Liderança antiga da região, Maximiliano Menezes, do povo Tukano, um dos fundadores da Foirn e ex-coordenador da Coordenação das Organizações Indígenas da Amazônia Brasileira (Coiab) esteve presente para apoiar a diretoria da Amirt na condução da Assembleia. Max, como é conhecido, incentivou ao longo dos três dias do evento a participação das mulheres, dos jovens e das comunidades nos projetos de sustentabilidade e autonomia da Amirt. Relembrando em vários momentos de sua trajetória no movimento indígena, Max aconselhou: "Liderança tem que aprender a ouvir. Tem que estar junto com as pessoas para dialogar, conversar e saber dividir as tarefas sempre".

Diante de um cenário político adverso aos povos indígenas, Max apontou para a necessidade do diálogo entre os índios, evitando divisões fomentadas por interesses particulares que enfraquecem o movimento indígena do Rio Negro. "A Foirn é a representante legítima do Médio e Alto Rio Negro. Quem nos representa politicamente é a federação e as pessoas eleitas para serem diretoras executivas. Tem gente por aí dizendo que é representante do Alto Rio Negro e não é", alertou.

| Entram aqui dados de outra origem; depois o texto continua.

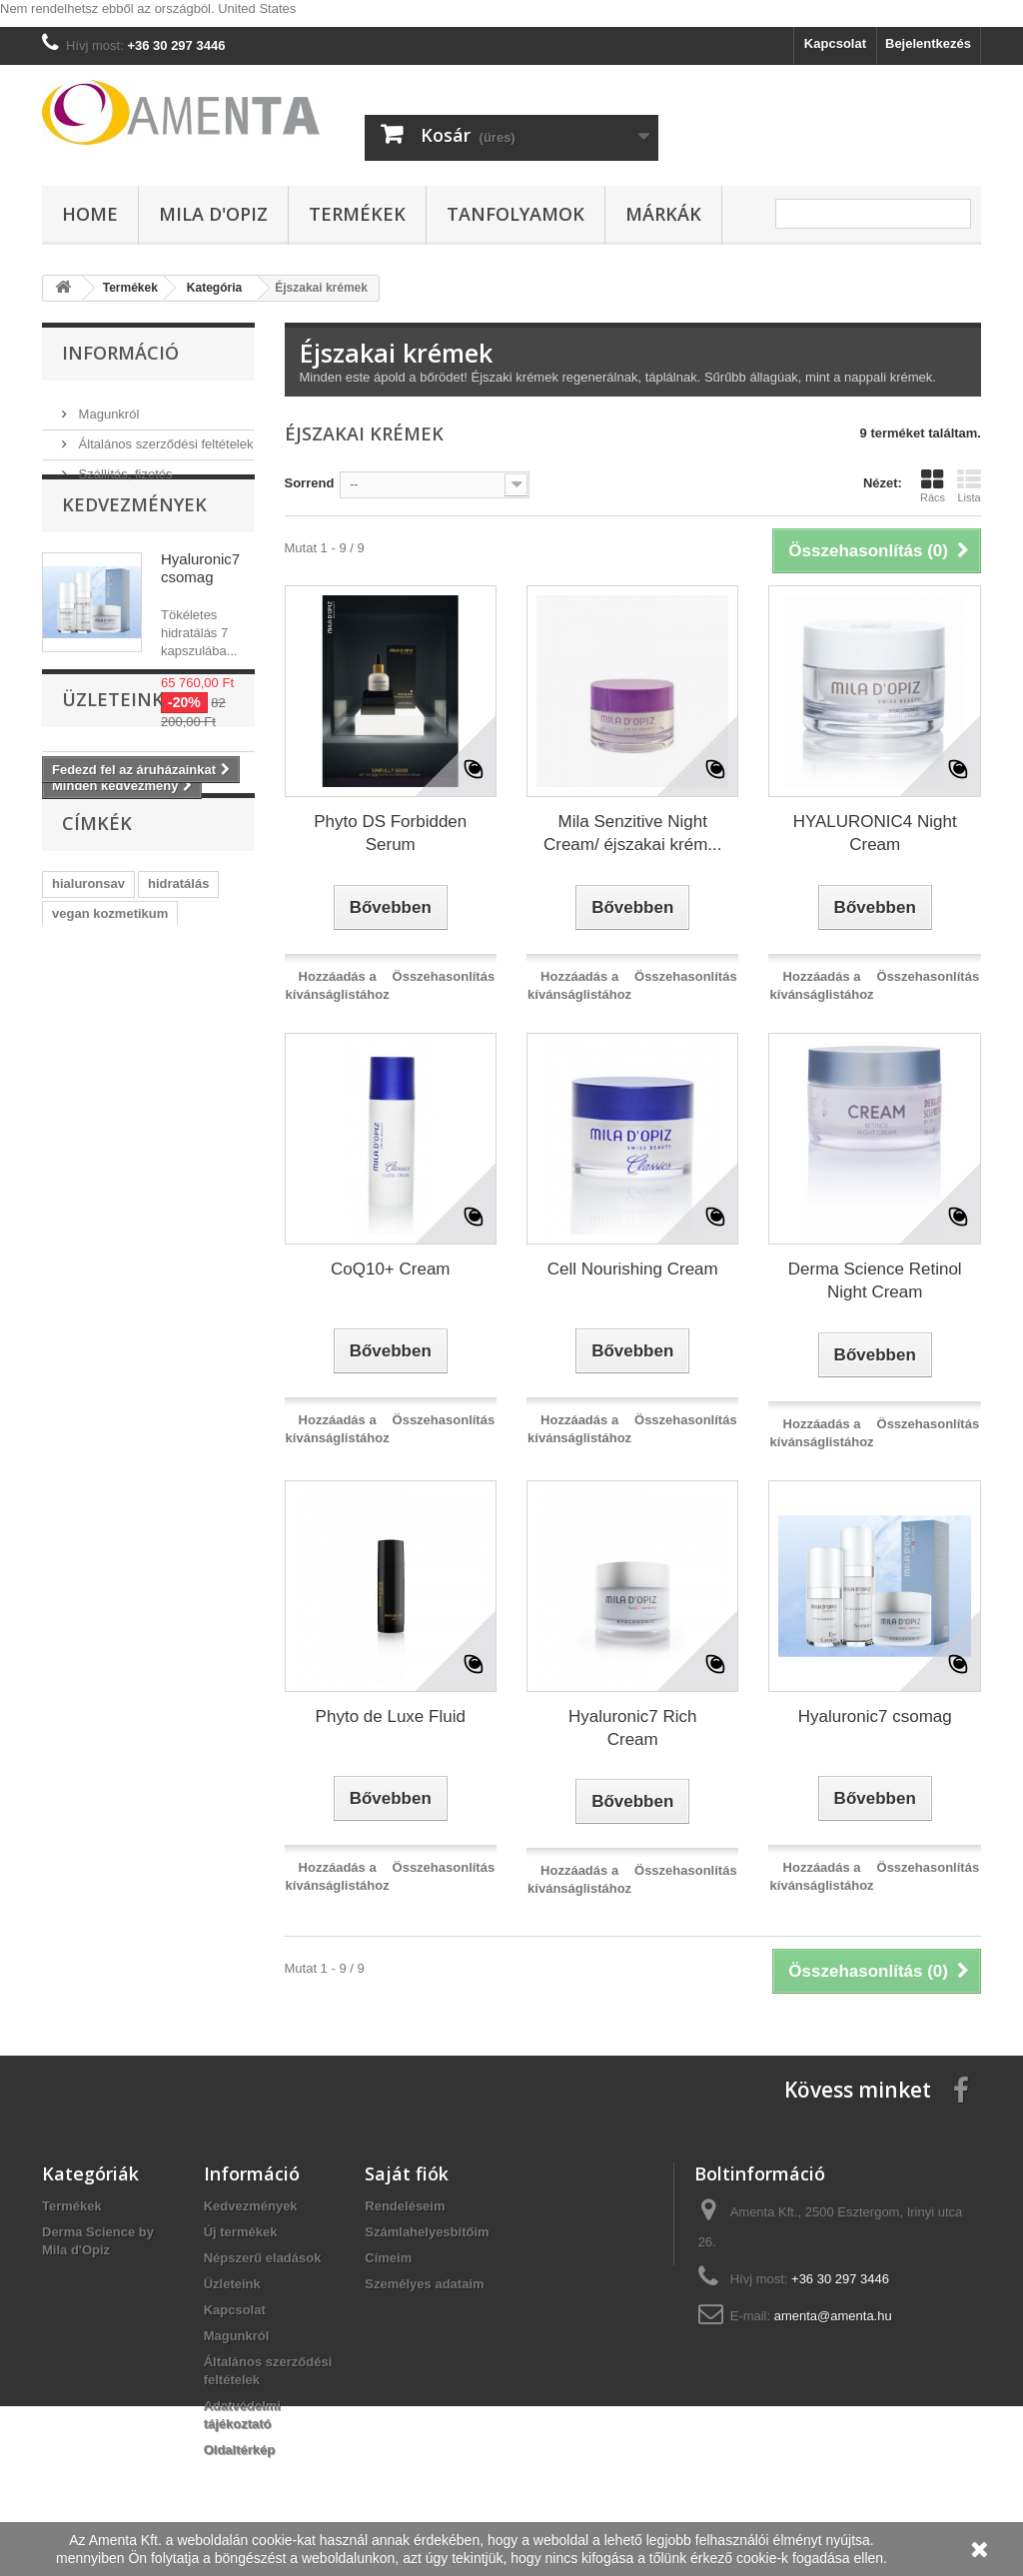 This screenshot has width=1023, height=2576. What do you see at coordinates (391, 1716) in the screenshot?
I see `Phyto de Luxe Fluid` at bounding box center [391, 1716].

A Amirt também aproveitou a Assembleia para fazer uma atualização em seu estatuto social, contemplando novas atividades, como a de comercialização da cerâmica. O documento está sendo revisado pela Assessoria Jurídica do Programa Rio Negro, do ISA, e nos próximos dias será registrado em cartório, junto com a Ata final da VI Assembleia Geral Eletiva. Ainda esse ano a Amirt participará de atividades relacionadas aos projetos de fortalecimento das associações e de cadeias produtivas, fruto da parceria ISA-Foirn, com apoio da União Europeia.